Medea hace de Alex una fuente inagotable de rabia y desesperación, la historia de venganza que representa es el espejo perfecto para ella al sentirse obligada a reaccionar ante su dolor, y una vía libre para dejarse llevar, un interesante progreso en el que Àngela Cervantes se deja la piel y las entrañas, pero no es el único símil que aprovecha la directora para dar forma al dolor. Ante una Alex incapaz de abrirse como antes a su madre —bellísima la escena en la que bailan y se cantan al oído en una boda—, sí recibimos esa unión familiar que parece inquebrantable en las escenas de caza y matanza, donde la visceralidad toma diferentes formas en ese antes y ese después de la vida de la protagonista. Esa cotidianidad de muerte y sangre equilibrada con las chanzas entre los miembros de la familia llega a cruzarse con la misma Medea para indagar en otro tipo de rabia y brutalidad —no se aparta aquí la mirada del despiece del animal ya muerto, como parte de un todo en la vida—, una cercana a la supervivencia y al metodismo, que refuerza la mirada que quiere expresar la película, donde definitivamente no estamos ante una batalla en la que el objetivo sea curar heridas, más bien es una donde las laceraciones se mantienen abiertas, sangrantes, dolorosas.

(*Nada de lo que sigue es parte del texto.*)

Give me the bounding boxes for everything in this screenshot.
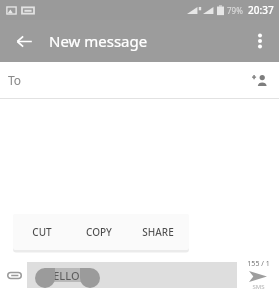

Todo esto se acompaña de una energía visual que irrumpe por momentos, llevándonos de los excesos a la intimidad, diagnosticando la directora cuándo hay que ser visceral y cuándo delicada frente a una mirada que desea revolcarse en el verdadero fango de la violencia sexual y todas esas consecuencias que solo la víctima (y nadie más) puede sentir. Traspasa el dolor la pantalla con su franqueza, porque La furia te devora, literalmente, las entrañas.